Le café des Jules (Paul Vecchiali, 1988)

Un samedi soir dans un bistrot de province, les plaisanteries des habitués dégénèrent gravement lorsqu’un étranger de passage s’avère être vendeur de sous-vêtements féminins.

Ce petit film d’une heure est une des plus terribles dissections de la méchanceté jamais vues sur un écran. Le génie de Jacques Nolot (qui a écrit le film) et Paul Vecchiali est d’avoir organisé une progression implacable vers le drame à partir de faits a priori banals. Ainsi, l’universalité de l’étude comportementale se nourrit du réalisme de l’environnement et de la psychologie des personnages. Au fur et à mesures des verres ingurgités, les jeux et les codes des piliers de bars révèlent la cruauté et la perversité qui les sous-tendent. On n’avait vu critique du machisme plus percutante depuis Thé et sympathie.

Et là où Le café des Jules s’avère aussi grand que le film de Minnelli, c’est que l’acuité de cette critique ne va pas sans un strict minimum d’empathie envers les personnages qui incarnent ces valeurs attaquées. Au détour d’un plan ou d’une réplique se révèlent les fêlures intimes d’un homme. C’est par exemple le « ha le con, il aurait pu me dire bonjour alors » lâché par le meneur du groupe au moment où il apprend, par hasard, que son fils est en ville. La méchanceté ne va pas sans aigreur ni ressentiment…La finesse de l’écriture et la richesse des relations entre les personnages sont telles que rien n’apparaît arbitraire ou vulgairement démonstratif.

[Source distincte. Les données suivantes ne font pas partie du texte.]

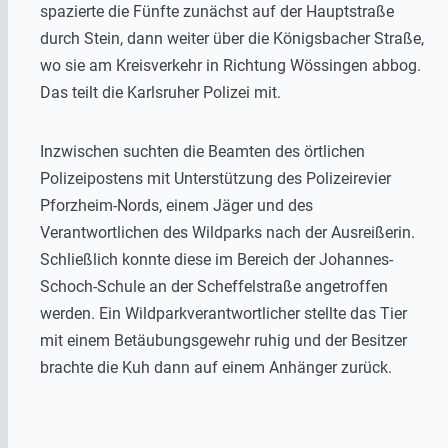
spazierte die Fünfte zunächst auf der Hauptstraße
durch Stein, dann weiter über die Königsbacher Straße,
wo sie am Kreisverkehr in Richtung Wössingen abbog.
Das teilt die Karlsruher Polizei mit.
Inzwischen suchten die Beamten des örtlichen
Polizeipostens mit Unterstützung des Polizeirevier
Pforzheim-Nords, einem Jäger und des
Verantwortlichen des Wildparks nach der Ausreißerin.
Schließlich konnte diese im Bereich der Johannes-
Schoch-Schule an der Scheffelstraße angetroffen
werden. Ein Wildparkverantwortlicher stellte das Tier
mit einem Betäubungsgewehr ruhig und der Besitzer
brachte die Kuh dann auf einem Anhänger zurück.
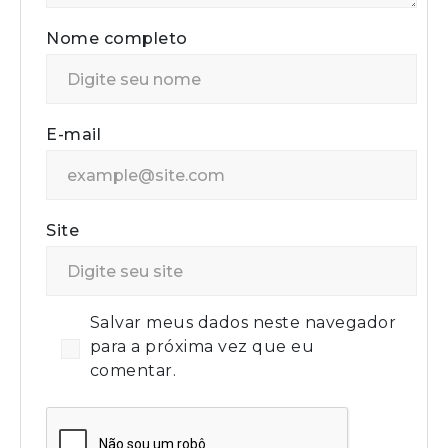
Nome completo
E-mail
Site
Salvar meus dados neste navegador
para a próxima vez que eu
comentar.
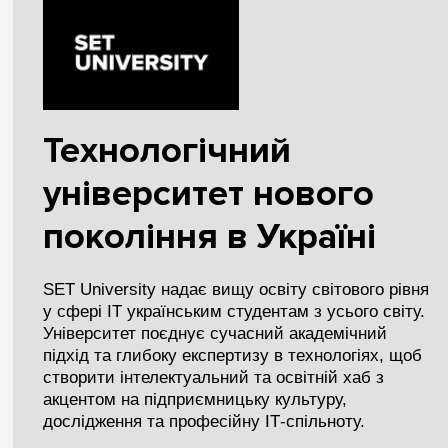
Технологічний
університет нового
покоління в Україні
SET University надає вищу освіту світового рівня
у сфері ІТ українським студентам з усього світу.
Університет поєднує сучасний академічний
підхід та глибоку експертизу в технологіях, щоб
створити інтелектуальний та освітній хаб з
акцентом на підприємницьку культуру,
дослідження та професійну ІТ-спільноту.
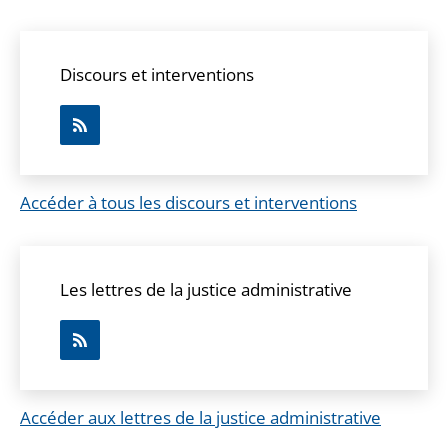
Discours et interventions
Accéder à tous les discours et interventions
Les lettres de la justice administrative
Accéder aux lettres de la justice administrative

Cette dialectique chère à Vecchiali, cette nécessaire dialectique qui empêche une lecture univoque du film et qui est fidèle à la complexité de la vie, on la retrouve également dans le découpage du cinéaste. Ainsi, la fameuse scène du viol est un modèle de responsabilité morale et d’intelligence cinématographique. Tout le contraire de la complaisance d’ado attardé d’un Gaspard Noé. Le plan où l’agresseur se surprend dans le miroir et se dégoûte est magnifique mais aurait viré à l’abject s’il n’avait été immédiatement suivi de celui, plus long, sur le visage de la victime meurtrie. Ici, avec ses choix judicieux entre ce qu’il faut montrer et ce qu’il ne faut pas montrer, Vecchiali rappelle que la grandeur d’un cinéaste est d’abord celle d’un homme.

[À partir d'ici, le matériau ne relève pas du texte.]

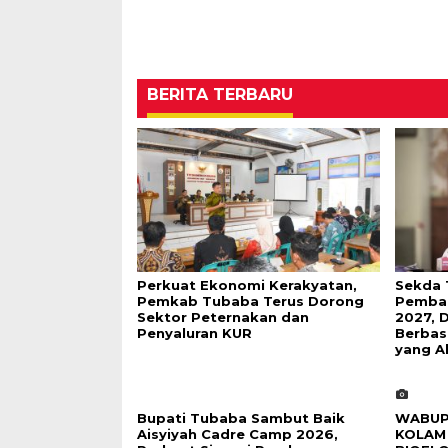
BERITA TERBARU
Perkuat Ekonomi Kerakyatan,
Sekda 
Pemkab Tubaba Terus Dorong
Pembah
Sektor Peternakan dan
2027, 
Penyaluran KUR
Berbas
yang A
Bupati Tubaba Sambut Baik
WABUP
Aisyiyah Cadre Camp 2026,
KOLAM 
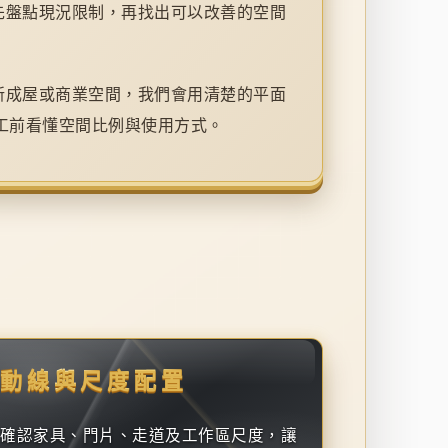
先盤點現況限制，再找出可以改善的空間
新成屋或商業空間，我們會用清楚的平面
工前看懂空間比例與使用方式。
動線與尺度配置
確認家具、門片、走道及工作區尺度，讓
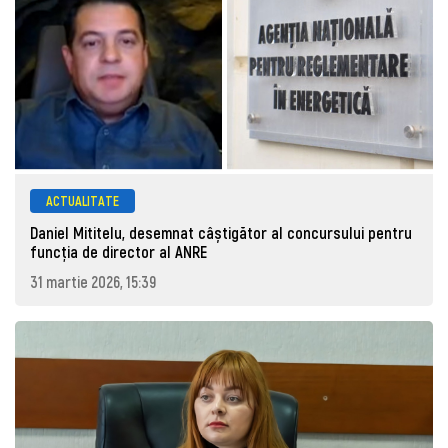
ACTUALITATE
Daniel Mititelu, desemnat câștigător al concursului pentru
funcția de director al ANRE
31 martie 2026, 15:39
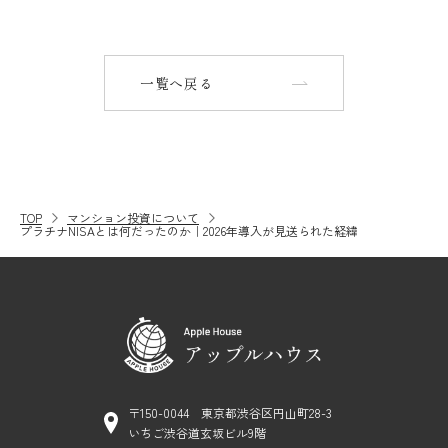
一覧へ戻る
TOP
マンション投資について
プラチナNISAとは何だったのか｜2026年導入が見送られた経緯
〒150-0044 東京都渋谷区円山町28-3
いちご渋谷道玄坂ビル9階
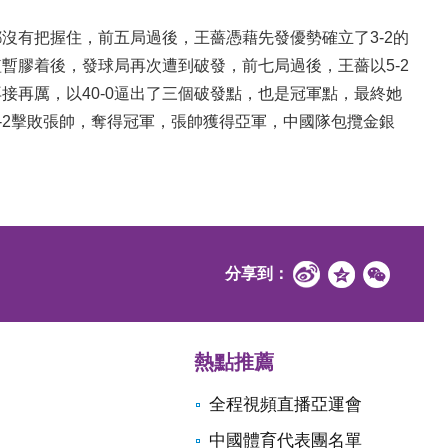
有把握住，前五局過後，王薔憑藉先發優勢確立了3-2的
暫膠着後，發球局再次遭到破發，前七局過後，王薔以5-2
接再厲，以40-0逼出了三個破發點，也是冠軍點，最終她
/6-2擊敗張帥，奪得冠軍，張帥獲得亞軍，中國隊包攬金銀
分享到：
熱點推薦
全程視頻直播亞運會
中國體育代表團名單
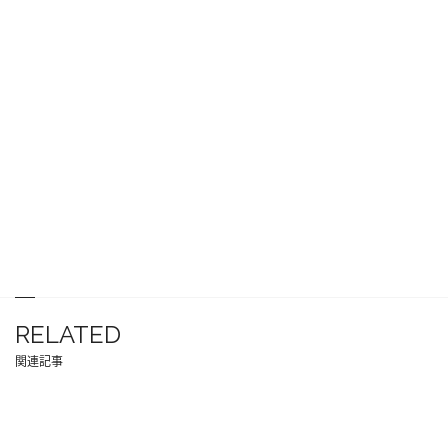
RELATED
関連記事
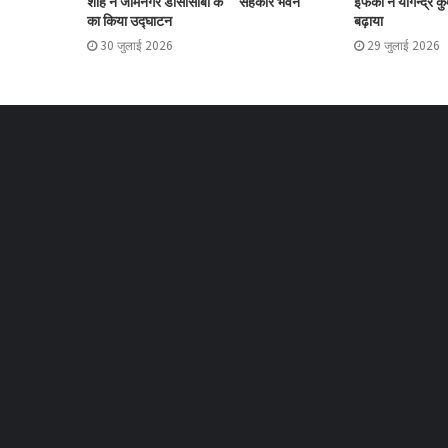
शाह ने जामनगर डीसीसीबी के ‘सहकार भवन’
इफको ने योगेन्द्र क
का किया उद्घाटन
बढ़ाया
30 जुलाई 2026
29 जुलाई 2026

Il est bien servi par des acteurs gorgés de vérité humaine: Nolot lui-même, pas plus ignoble que banal, ou encore Brigitte Rouan, victime superbe et pathétique de la connerie provinciale.

Précisons enfin que Vecchiali insuffle à cette étude de comportement aussi implacable que les meilleurs films de Fritz Lang des accents lyriques inattendus. J’en veux pour preuve le sublime plan-séquence final, constat tranquillement désespéré dont le pessimisme est cependant tempéré par le geste mystérieux d’un personnage secondaire. Le tout au son des cordes magnifiques, deleruesques, de Roland Vincent. Ces envolées un brin décalées ne sont pas pour rien dans la fascination durable imprimée par Le café des Jules, peut-être le chef d’oeuvre de son auteur et assurément un des films les plus importants de ces trente dernières années.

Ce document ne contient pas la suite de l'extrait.